Este programa busca oferecer alternativas aos produtores rurais e aumentar a competitividade do setor, reafirmando o compromisso do governo estadual com o desenvolvimento agrícola sustentável, a geração de empregos e a criação de renda nas áreas produtoras.

Historicamente, São Paulo foi um dos principais estados produtores de café, especialmente do café arábica. A nova iniciativa pretende aumentar a produção no estado, promovendo o cultivo do café Canephora para atender à crescente demanda do mercado interno e internacional, além de fomentar a inovação e a sustentabilidade ambiental e econômica da cafeicultura. Para isso, a Secretaria de Agricultura e Abastecimento atuará em parceria com a Câmara Setorial do Café, a Agência Paulista de Tecnologia dos Agronegócios (APTA), a Coordenadoria de Assistência Técnica Integral (CATI) e a Fundação Instituto de Terras do Estado de São Paulo (ITESP), além de contar com o apoio do setor privado, especialmente dos integrantes da Câmara Setorial do Café.

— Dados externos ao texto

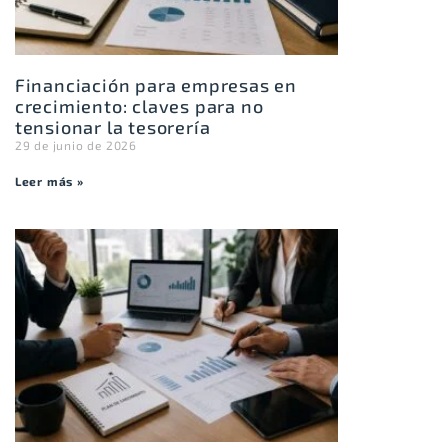
Financiación para empresas en
crecimiento: claves para no
tensionar la tesorería
29 de junio de 2026
Leer más »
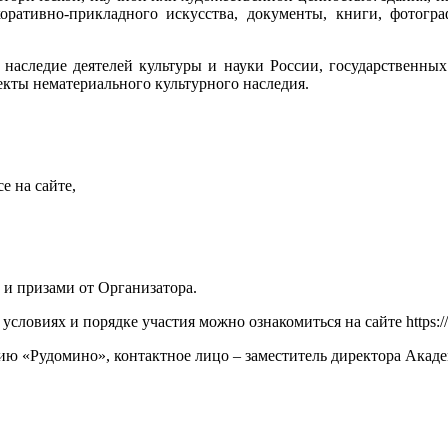
коративно-прикладного искусства, документы, книги, фотог
 наследие деятелей культуры и науки России, государственных
екты нематериального культурного наследия.
е на сайте,
и призами от Организатора.
виях и порядке участия можно ознакомиться на сайте https://kon
ю «Рудомино», контактное лицо – заместитель директора Акад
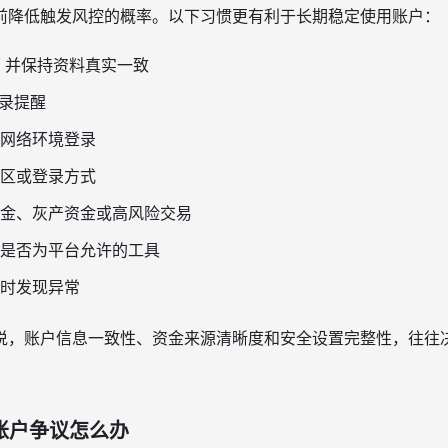
前降低触发风控的概率。以下习惯更有利于长期稳定使用账户：
C，并保持资料真实一致
录提醒
网络环境登录
区或登录方式
金、灰产资金或高风险交易
是否为平台允许的工具
时发现异常
说，账户信息一致性、资金来源清晰度和安全设置完整性，往往
行账户争议怎么办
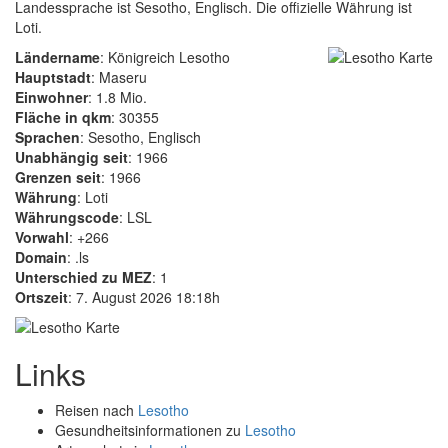
Landessprache ist Sesotho, Englisch. Die offizielle Währung ist
Loti.
Ländername
: Königreich Lesotho
Hauptstadt
: Maseru
Einwohner
: 1.8 Mio.
Fläche in qkm
: 30355
Sprachen
: Sesotho, Englisch
Unabhängig seit
: 1966
Grenzen seit
: 1966
Währung
: Loti
Währungscode
: LSL
Vorwahl
: +266
Domain
: .ls
Unterschied zu MEZ
: 1
Ortszeit
: 7. August 2026 18:18h
Links
Reisen nach
Lesotho
Gesundheitsinformationen zu
Lesotho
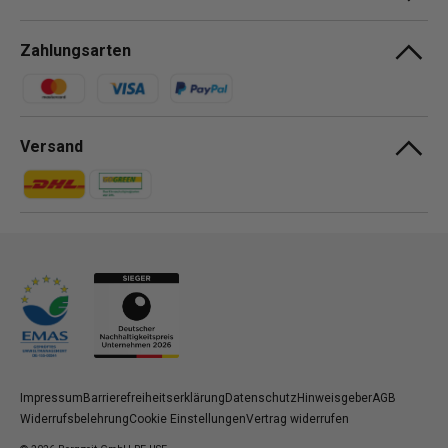
Zahlungsarten
Zahlungsmethoden
Versand
Zahlungsmethoden
Zahlungsmethoden
Impressum
Barrierefreiheitserklärung
Datenschutz
Hinweisgeber
AGB
Widerrufsbelehrung
Cookie Einstellungen
Vertrag widerrufen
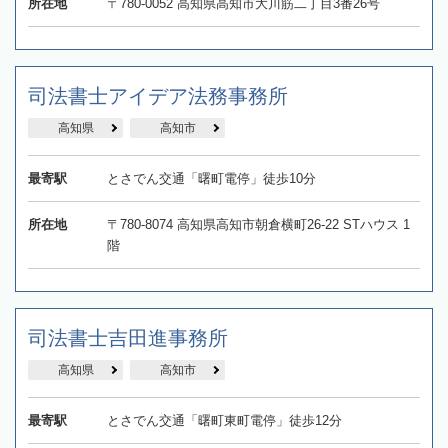
所在地
〒780-0052 高知県高知市大川筋二丁目3番26号
司法書士アイデア法務事務所
高知県
高知市
最寄駅
とさでん交通「曙町電停」徒歩10分
所在地
〒780-8074 高知県高知市朝倉横町26-22 STハウス 1
階
司法書士吉田進事務所
高知県
高知市
最寄駅
とさでん交通「曙町東町電停」徒歩12分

“O programa envolve a colaboração entre o setor público e a iniciativa privada, seguindo a prioridade do governo paulista. Com o suporte de pesquisadores e técnicos da SAA, e a cooperação do setor produtivo, espera-se uma cafeicultura mais resiliente, com produtores sustentáveis em termos ambientais e financeiros, adaptados às mudanças climáticas”, destaca o Secretário Guilherme Piai.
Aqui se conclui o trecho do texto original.